In truth, all sides understood that the cash was bound for an obscure group of Islamic extremists who were holding 32 European hostages, according to six senior diplomats directly involved in the exchange.

The suitcases were loaded onto pickup trucks and driven hundreds of miles north into the Sahara, where the bearded fighters, who would soon become an official arm of al-Qaida, counted the money on a blanket thrown on the sand.

The 2003 episode was a learning experience for both sides. Eleven years later, the handoff in Bamako has become a well-rehearsed ritual, one of dozens of such transactions repeated all over the world.

Kidnapping Europeans for ransom has become a global business for al-Qaida, bankrolling its operations across the globe.

While European governments deny paying ransoms, an investigation by The New York Times found that al-Qaida and its direct affiliates have earned at least $125 million in revenue from kidnappings since 2008, of which $66 million was paid just in the past year.

In various news releases and statements, the U.S. Treasury Department has cited ransom amounts that, taken together, put the total at around $165 million during the same period.

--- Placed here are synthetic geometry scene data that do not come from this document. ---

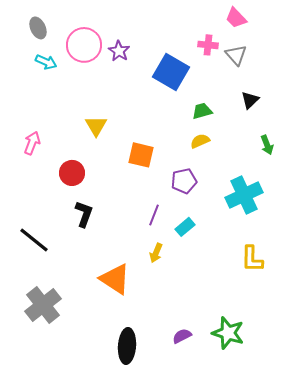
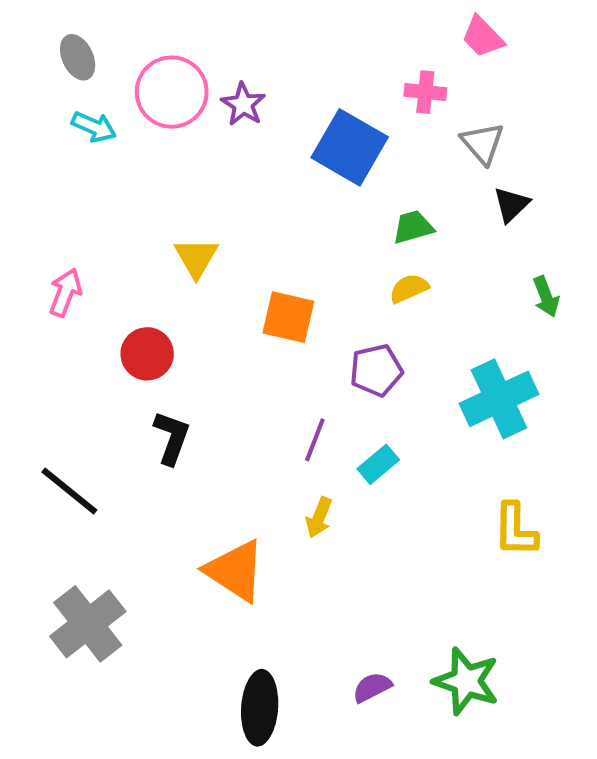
gray triangle: (236, 55) -> (483, 143), moved

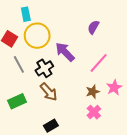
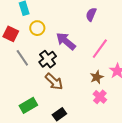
yellow circle: (37, 36) -> (37, 28), size x0.6
green rectangle: (17, 101) -> (28, 105), moved

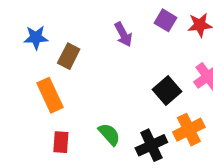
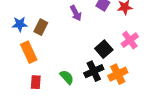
blue star: (36, 37) -> (20, 24), moved
black cross: (151, 145) -> (94, 71), moved

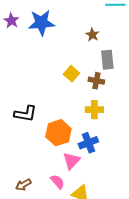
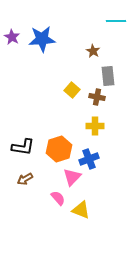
black L-shape: (25, 114) -> (23, 147), moved
brown arrow: (23, 185) -> (25, 179), moved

These payments were made almost exclusively by European governments, who funnel the money through a network of proxies, sometimes masking it as development aid, according to interviews conducted for this article with former hostages, negotiators, diplomats and government officials in 10 countries in Europe, Africa and the Middle East. The inner workings of the kidnapping business were also revealed in thousands of pages of internal al-Qaida documents found by this reporter while on assignment for The Associated Press in northern Mali last year.

In its early years al-Qaida received most of its money from deep-pocketed donors, but counterterrorism officials now believe the group finances the bulk of its recruitment, training and arms purchases from ransoms paid to free Europeans.

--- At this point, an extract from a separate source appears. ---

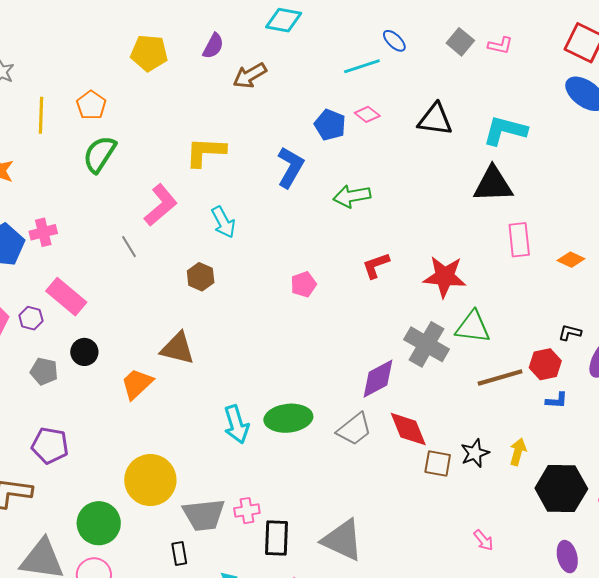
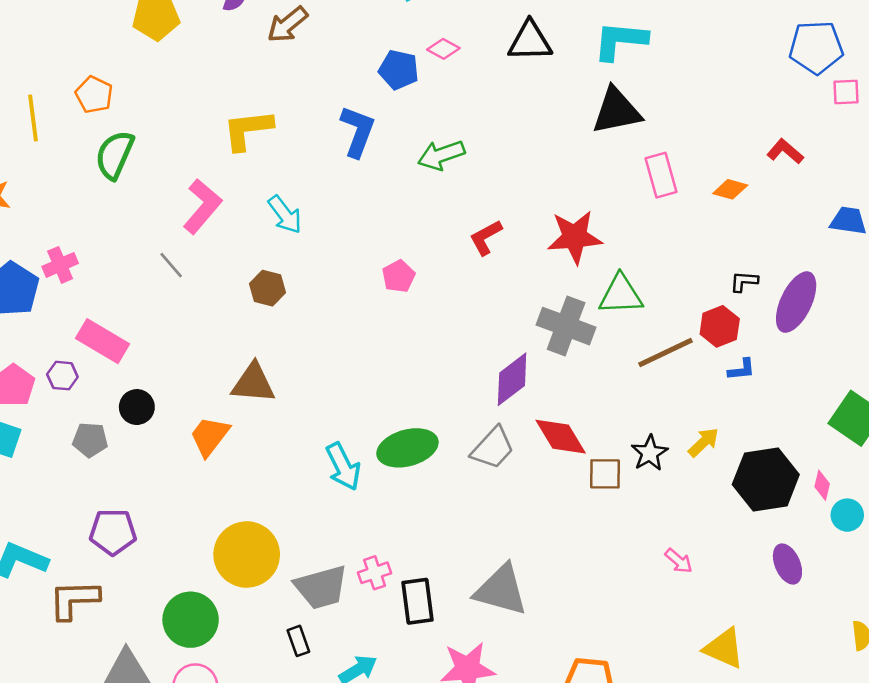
yellow arrow: (518, 452) -> (703, 442), turned 40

Put more bluntly, Europe has become an inadvertent underwriter of al-Qaida.

The foreign ministries of France, Switzerland, Austria, Italy and Germany denied in emails or telephone interviews that they had paid the terrorists. "The French authorities have repeatedly stated that France does not pay ransoms," said Vincent Floreani, deputy director of communication for France's Ministry of Foreign Affairs.

Several senior diplomats involved in past negotiations have described the decision to ransom their citizens as an agonizing calculation: accede to the terrorists' demand, or allow innocent people to be killed, often in a gruesome, public way?

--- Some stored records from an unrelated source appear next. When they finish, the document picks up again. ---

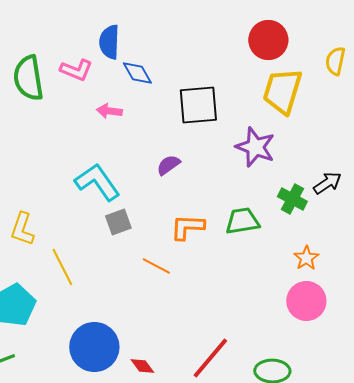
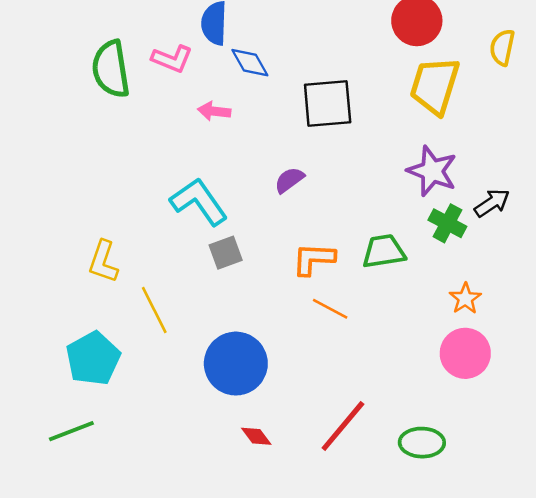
purple star: (255, 147) -> (432, 171), moved
orange line: (156, 266) -> (330, 309), moved
blue circle: (94, 347) -> (236, 364), moved

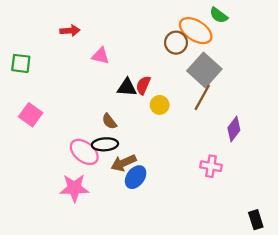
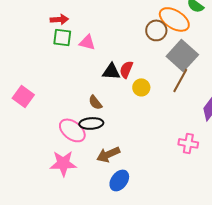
green square: (21, 63) -> (62, 37), moved
brown arrow: (124, 163) -> (108, 154), moved
blue ellipse: (136, 177) -> (119, 180), moved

Yet the fact that Europe and its intermediaries continue to pay has set off a vicious cycle.

"Kidnapping for ransom has become today's most significant source of terrorist financing," said David S. Cohen, the Treasury Department's undersecretary for terrorism and financial intelligence, in a 2012 speech. "Each transaction encourages another transaction."

And business is booming: While in 2003 the kidnappers received around $200,000 per hostage, now they are netting up to $10 million, money that the second in command of al-Qaida's central leadership recently described as accounting for as much as half of his operating revenue.

"Kidnapping hostages is an easy spoil," wrote Nasser al-Wuhayshi, the leader of al-Qaida in the Arabian Peninsula, "which I may describe as a profitable trade and a precious treasure."

The stream of income generated is so significant that internal documents show that as long as five years ago, al-Qaida's central command in Pakistan was overseeing negotiations for hostages grabbed as far afield as Africa. Moreover, the accounts of survivors held thousands of miles apart show that the three main affiliates of the terrorist group - al-Qaida in the Islamic Maghreb, in northern Africa; al-Qaida in the Arabian Peninsula, in Yemen; and al-Shabab, in Somalia - are coordinating their efforts, and abiding by a common kidnapping protocol.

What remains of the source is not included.